== Segment start ==

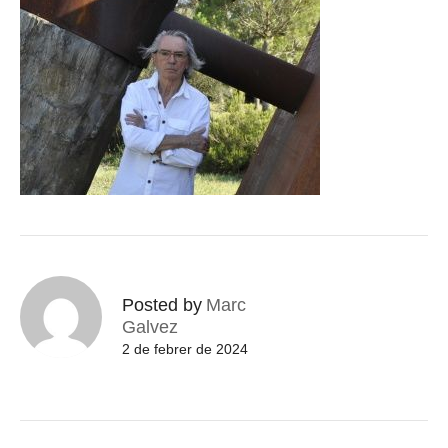
Posted by
Marc
Galvez
2 de febrer de 2024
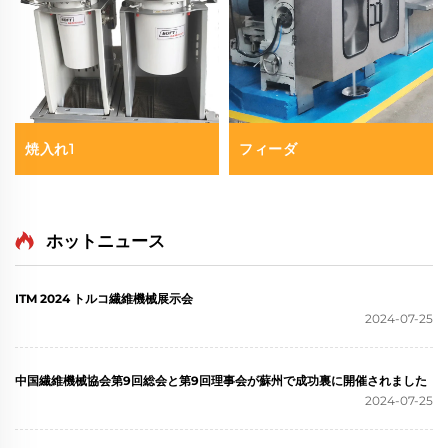
焼入れ1
フィーダ
ホットニュース
ITM 2024 トルコ繊維機械展示会
2024-07-25
中国繊維機械協会第9回総会と第9回理事会が蘇州で成功裏に開催されました
2024-07-25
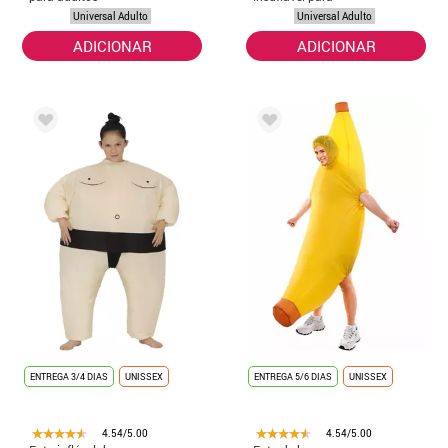
Viking Gallic
adulto
Universal Adulto
Universal Adulto
ADICIONAR
ADICIONAR
ENTREGA 3/4 DIAS
UNISSEX
ENTREGA 5/6 DIAS
UNISSEX
4.54/5.00
4.54/5.00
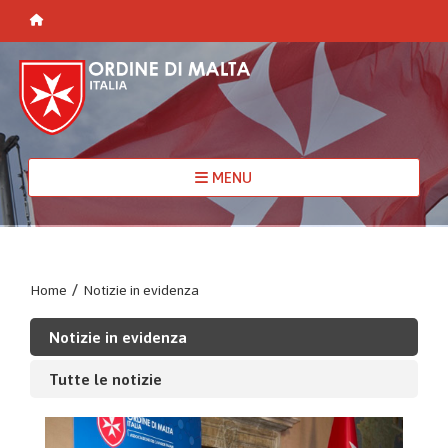
MENU
Home
/
Notizie in evidenza
Notizie in evidenza
Tutte le notizie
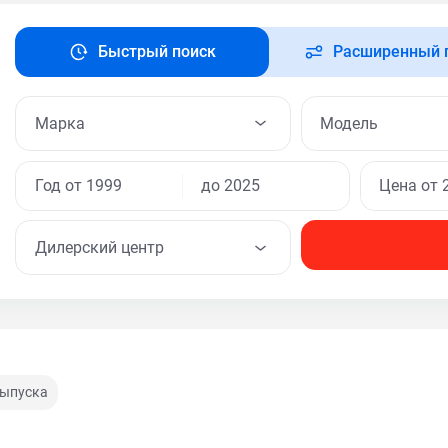
Быстрый поиск
Расширенный 
Модель
Дилерский центр
выпуска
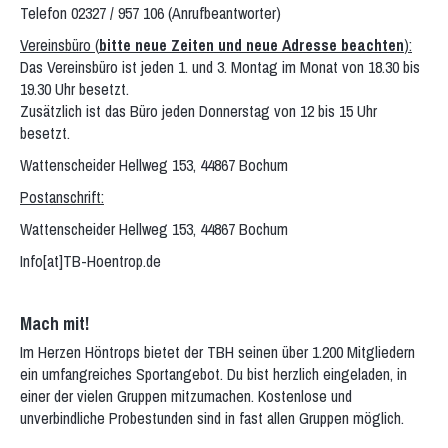
Telefon 02327 / 957 106 (Anrufbeantworter)
Vereinsbüro (
bitte neue Zeiten und neue Adresse beachten
):
Das Vereinsbüro ist jeden 1. und 3. Montag im Monat von 18.30 bis
19.30 Uhr besetzt.
Zusätzlich ist das Büro jeden Donnerstag von 12 bis 15 Uhr
besetzt.
Wattenscheider Hellweg 153, 44867 Bochum
Postanschrift:
Wattenscheider Hellweg 153, 44867 Bochum
Info[at]TB-Hoentrop.de
Mach mit!
Im Herzen Höntrops bietet der TBH seinen über 1.200 Mitgliedern
ein umfangreiches Sportangebot. Du bist herzlich eingeladen, in
einer der vielen Gruppen mitzumachen. Kostenlose und
unverbindliche Probestunden sind in fast allen Gruppen möglich.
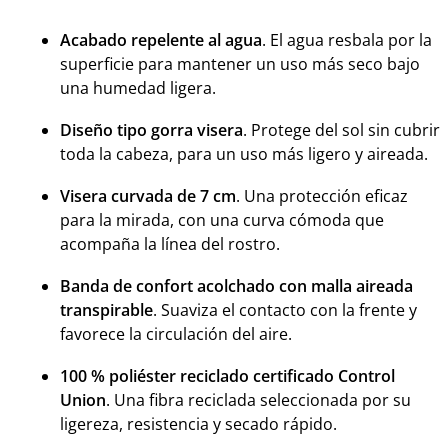
Acabado repelente al agua
. El agua resbala por la
superficie para mantener un uso más seco bajo
una humedad ligera.
Diseño tipo gorra visera
. Protege del sol sin cubrir
toda la cabeza, para un uso más ligero y aireada.
Visera curvada de 7 cm
. Una protección eficaz
para la mirada, con una curva cómoda que
acompaña la línea del rostro.
Banda de confort acolchado con malla aireada
transpirable
. Suaviza el contacto con la frente y
favorece la circulación del aire.
100 % poliéster reciclado certificado Control
Union
. Una fibra reciclada seleccionada por su
ligereza, resistencia y secado rápido.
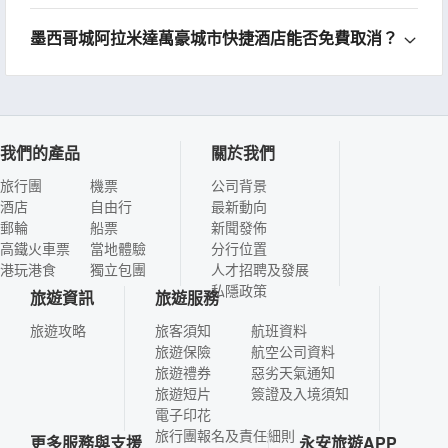
墨西哥城阿拉米達萬豪城市快捷酒店能否免費取消？
我們的產品
關於我們
旅行團
機票
公司背景
酒店
自由行
最新動向
郵輪
船票
新聞發佈
高鐵火車票
當地體驗
分行位置
港玩港食
獨立包團
人才招聘及發展
私隱政策
旅遊資訊
旅遊服務
旅遊攻略
旅客須知
航班資料
旅遊保險
航空公司資料
旅遊禮券
惡劣天氣通知
旅遊短片
簽證及入境須知
電子印花
旅行團報名及責任細則
更多服務與支援
永安旅遊APP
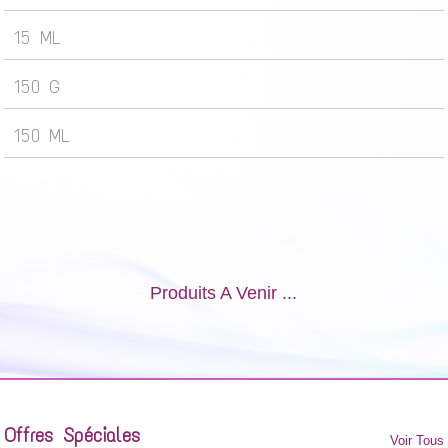
15 ML
150 G
150 ML
Produits A Venir ...
Offres Spéciales
Voir Tous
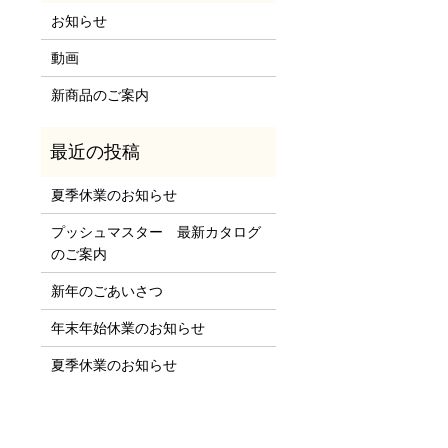
お知らせ
動画
新商品のご案内
夏季休業のお知らせ
プッシュマスター 最新カタログ
のご案内
新年のごあいさつ
年末年始休業のお知らせ
夏季休業のお知らせ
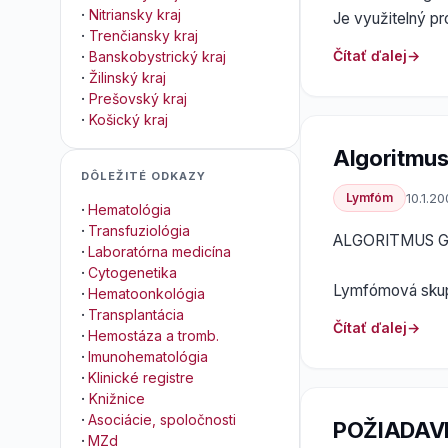
·
Nitriansky kraj
Je využitelný pr
·
Trenčiansky kraj
Čítať ďalej
·
Banskobystrický kraj
·
Žilinský kraj
·
Prešovský kraj
·
Košický kraj
Algoritmus
DÔLEŽITÉ ODKAZY
Lymfóm
10.1.2
·
Hematológia
·
Transfuziológia
ALGORITMUS 
·
Laboratórna medicína
·
Cytogenetika
Lymfómová skup
·
Hematoonkológia
·
Transplantácia
Čítať ďalej
·
Hemostáza a tromb.
·
Imunohematológia
·
Klinické registre
·
Knižnice
·
Asociácie, spoločnosti
POŽIADAV
·
MZd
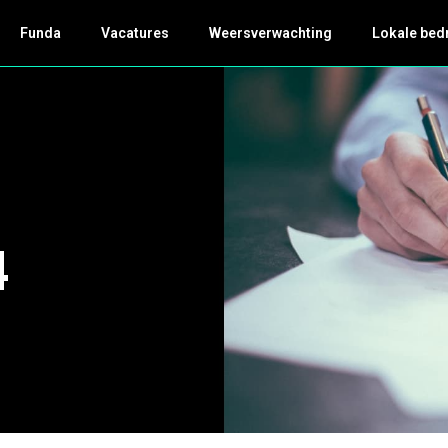
Funda
Vacatures
Weersverwachting
Lokale bed
4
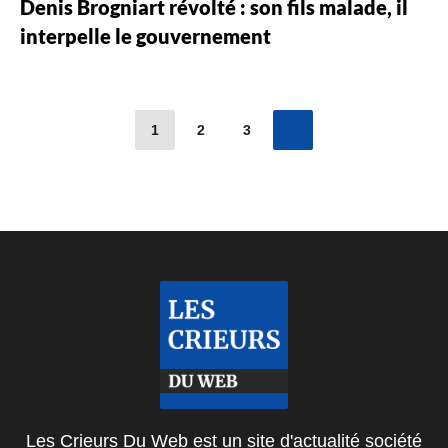
Denis Brogniart révolté : son fils malade, il
interpelle le gouvernement
1
2
3
Les Crieurs Du Web est un site d'actualité société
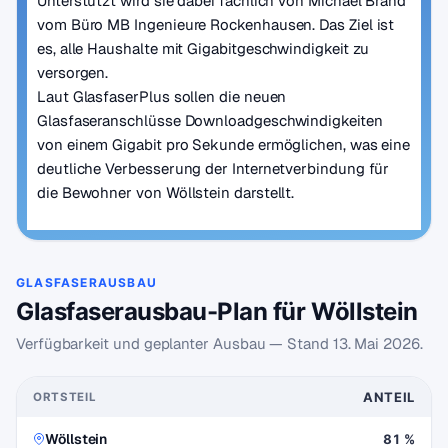
Unterstützt wird sie dabei fachlich von Michael Brand
vom Büro MB Ingenieure Rockenhausen. Das Ziel ist
es, alle Haushalte mit Gigabitgeschwindigkeit zu
versorgen.
Laut GlasfaserPlus sollen die neuen
Glasfaseranschlüsse Downloadgeschwindigkeiten
von einem Gigabit pro Sekunde ermöglichen, was eine
deutliche Verbesserung der Internetverbindung für
die Bewohner von Wöllstein darstellt.
GLASFASERAUSBAU
Glasfaserausbau-Plan für Wöllstein
Verfügbarkeit und geplanter Ausbau — Stand
13. Mai 2026
.
ANTEIL
ORTSTEIL
Wöllstein
81 %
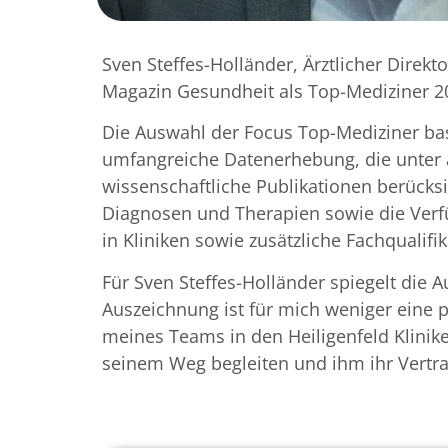
Sven Steffes-Holländer, Ärztlicher Direkt
Magazin Gesundheit als Top-Mediziner 2
Die Auswahl der Focus Top-Mediziner bas
umfangreiche Datenerhebung, die unter 
wissenschaftliche Publikationen berücks
Diagnosen und Therapien sowie die Verf
in Kliniken sowie zusätzliche Fachqualifi
Für Sven Steffes-Holländer spiegelt die
Auszeichnung ist für mich weniger eine p
meines Teams in den Heiligenfeld Kliniken
seinem Weg begleiten und ihm ihr Vertr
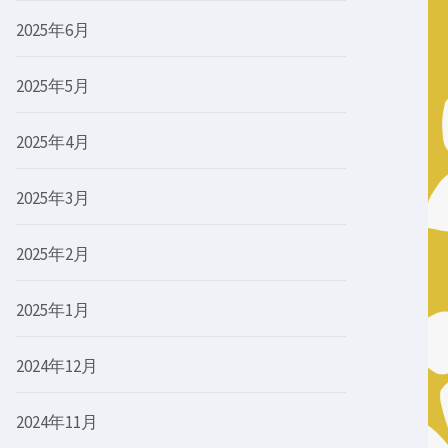
2025年6月
2025年5月
2025年4月
2025年3月
2025年2月
2025年1月
2024年12月
2024年11月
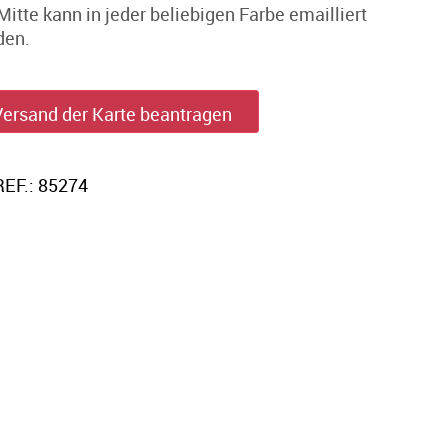
Mitte kann in jeder beliebigen Farbe emailliert
den.
Versand der Karte beantragen
REF.: 85274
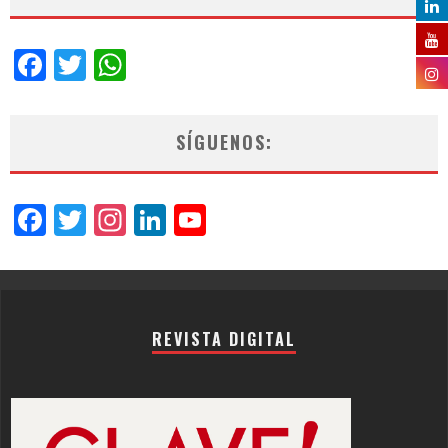
Facebook
Twitter
WhatsApp
SÍGUENOS:
Facebook
Twitter
Instagram
LinkedIn
YouTube
Channel
REVISTA DIGITAL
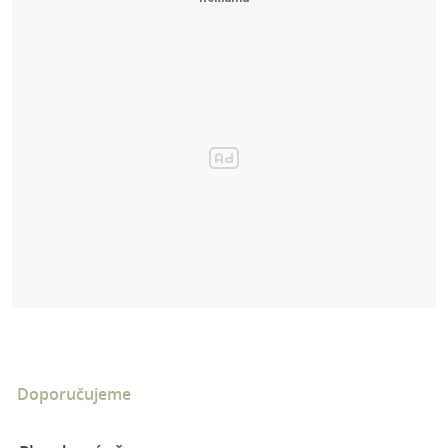
Doporučujeme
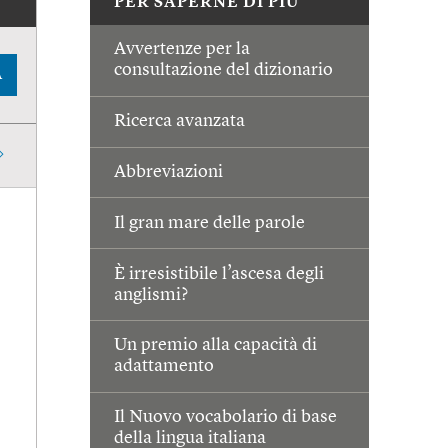
PER SAPERNE DI PIÙ
Avvertenze per la
consultazione del dizionario
A
Ricerca avanzata
Abbreviazioni
Il gran mare delle parole
È irresistibile l’ascesa degli
anglismi?
Un premio alla capacità di
adattamento
Il Nuovo vocabolario di base
della lingua italiana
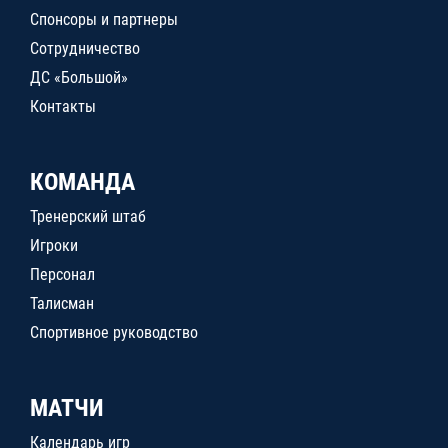
Спонсоры и партнеры
Сотрудничество
ДС «Большой»
Контакты
КОМАНДА
Тренерский штаб
Игроки
Персонал
Талисман
Спортивное руководство
МАТЧИ
Календарь игр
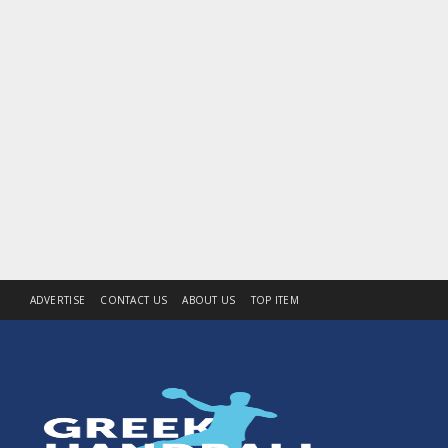
ADVERTISE
CONTACT US
ABOUT US
TOP ITEM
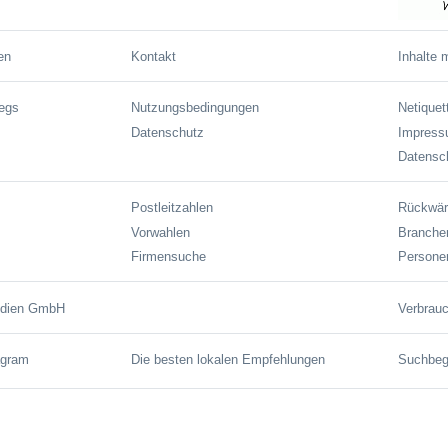
en
Kontakt
Inhalte 
wegs
Nutzungsbedingungen
Netiquet
Datenschutz
Impres
Datensch
Postleitzahlen
Rückwär
Vorwahlen
Branche
Firmensuche
Persone
edien GmbH
Verbrauc
agram
Die besten lokalen Empfehlungen
Suchbegr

== Segment end ==

▸ Work request: With the pictures removed, write the listing out word for word.

▸ Answer to this task:
Posted by
Marc
Galvez
2 de febrer de 2024
焼入れ1
フィーダ
ホットニュース
ITM 2024 トルコ繊維機械展示会
2024-07-25
中国繊維機械協会第9回総会と第9回理事会が蘇州で成功裏に開催されました
2024-07-25
Viking Gallic
adulto
Universal Adulto
Universal Adulto
ADICIONAR
ADICIONAR
ENTREGA 3/4 DIAS
UNISSEX
ENTREGA 5/6 DIAS
UNISSEX
4.54/5.00
4.54/5.00
MENU
Home
/
Notizie in evidenza
Notizie in evidenza
Tutte le notizie
Быстрый поиск
Расширенный 
Модель
Дилерский центр
выпуска
Telefon 02327 / 957 106 (Anrufbeantworter)
Vereinsbüro (
bitte neue Zeiten und neue Adresse beachten
):
Das Vereinsbüro ist jeden 1. und 3. Montag im Monat von 18.30 bis
19.30 Uhr besetzt.
Zusätzlich ist das Büro jeden Donnerstag von 12 bis 15 Uhr
besetzt.
Wattenscheider Hellweg 153, 44867 Bochum
Postanschrift:
Wattenscheider Hellweg 153, 44867 Bochum
Info[at]TB-Hoentrop.de
Mach mit!
Im Herzen Höntrops bietet der TBH seinen über 1.200 Mitgliedern
ein umfangreiches Sportangebot. Du bist herzlich eingeladen, in
einer der vielen Gruppen mitzumachen. Kostenlose und
unverbindliche Probestunden sind in fast allen Gruppen möglich.
Acabado repelente al agua
. El agua resbala por la
superficie para mantener un uso más seco bajo
una humedad ligera.
Diseño tipo gorra visera
. Protege del sol sin cubrir
toda la cabeza, para un uso más ligero y aireada.
Visera curvada de 7 cm
. Una protección eficaz
para la mirada, con una curva cómoda que
acompaña la línea del rostro.
Banda de confort acolchado con malla aireada
transpirable
. Suaviza el contacto con la frente y
favorece la circulación del aire.
100 % poliéster reciclado certificado Control
Union
. Una fibra reciclada seleccionada por su
ligereza, resistencia y secado rápido.
墨西哥城阿拉米達萬豪城市快捷酒店能否免費取消？
我們的產品
關於我們
旅行團
機票
公司背景
酒店
自由行
最新動向
郵輪
船票
新聞發佈
高鐵火車票
當地體驗
分行位置
港玩港食
獨立包團
人才招聘及發展
私隱政策
旅遊資訊
旅遊服務
旅遊攻略
旅客須知
航班資料
旅遊保險
航空公司資料
旅遊禮券
惡劣天氣通知
旅遊短片
簽證及入境須知
電子印花
旅行團報名及責任細則
更多服務與支援
永安旅遊APP
15 ML
150 G
150 ML
Produits A Venir ...
Offres Spéciales
Voir Tous
お知らせ
動画
新商品のご案内
夏季休業のお知らせ
プッシュマスター 最新カタログ
のご案内
新年のごあいさつ
年末年始休業のお知らせ
夏季休業のお知らせ
·
Nitriansky kraj
Je využitelný pr
·
Trenčiansky kraj
Čítať ďalej
·
Banskobystrický kraj
·
Žilinský kraj
·
Prešovský kraj
·
Košický kraj
Algoritmus
DÔLEŽITÉ ODKAZY
Lymfóm
10.1.2
·
Hematológia
·
Transfuziológia
ALGORITMUS 
·
Laboratórna medicína
·
Cytogenetika
Lymfómová skup
·
Hematoonkológia
·
Transplantácia
Čítať ďalej
·
Hemostáza a tromb.
·
Imunohematológia
·
Klinické registre
·
Knižnice
·
Asociácie, spoločnosti
POŽIADAV
·
MZd
Funda
Vacatures
Weersverwachting
Lokale bed
4
Denis Brogniart révolté : son fils malade, il
interpelle le gouvernement
1
2
3
Les Crieurs Du Web est un site d'actualité société
Unterstützt wird sie dabei fachlich von Michael Brand
vom Büro MB Ingenieure Rockenhausen. Das Ziel ist
es, alle Haushalte mit Gigabitgeschwindigkeit zu
versorgen.
Laut GlasfaserPlus sollen die neuen
Glasfaseranschlüsse Downloadgeschwindigkeiten
von einem Gigabit pro Sekunde ermöglichen, was eine
deutliche Verbesserung der Internetverbindung für
die Bewohner von Wöllstein darstellt.
GLASFASERAUSBAU
Glasfaserausbau-Plan für Wöllstein
Verfügbarkeit und geplanter Ausbau — Stand
13. Mai 2026
.
ANTEIL
ORTSTEIL
Wöllstein
81 %
Sven Steffes-Holländer, Ärztlicher Direkt
Magazin Gesundheit als Top-Mediziner 2
Die Auswahl der Focus Top-Mediziner bas
umfangreiche Datenerhebung, die unter 
wissenschaftliche Publikationen berücks
Diagnosen und Therapien sowie die Verf
in Kliniken sowie zusätzliche Fachqualifi
Für Sven Steffes-Holländer spiegelt die
Auszeichnung ist für mich weniger eine p
meines Teams in den Heiligenfeld Kliniken
seinem Weg begleiten und ihm ihr Vertr
2025年6月
2025年5月
2025年4月
2025年3月
2025年2月
2025年1月
2024年12月
2024年11月
Mitte kann in jeder beliebigen Farbe emailliert
den.
Versand der Karte beantragen
REF.: 85274
Facebook
Twitter
WhatsApp
SÍGUENOS:
Facebook
Twitter
Instagram
LinkedIn
YouTube
Channel
REVISTA DIGITAL
Doporučujeme
PER SAPERNE DI PIÙ
Avvertenze per la
consultazione del dizionario
A
Ricerca avanzata
Abbreviazioni
Il gran mare delle parole
È irresistibile l’ascesa degli
anglismi?
Un premio alla capacità di
adattamento
Il Nuovo vocabolario di base
della lingua italiana
Спонсоры и партнеры
Сотрудничество
ДС «Большой»
Контакты
КОМАНДА
Тренерский штаб
Игроки
Персонал
Талисман
Спортивное руководство
МАТЧИ
Календарь игр
ADVERTISE
CONTACT US
ABOUT US
TOP ITEM
en
Kontakt
Inhalte 
wegs
Nutzungsbedingungen
Netiquet
Datenschutz
Impres
Datensch
Postleitzahlen
Rückwär
Vorwahlen
Branche
Firmensuche
Persone
edien GmbH
Verbrauc
agram
Die besten lokalen Empfehlungen
Suchbegr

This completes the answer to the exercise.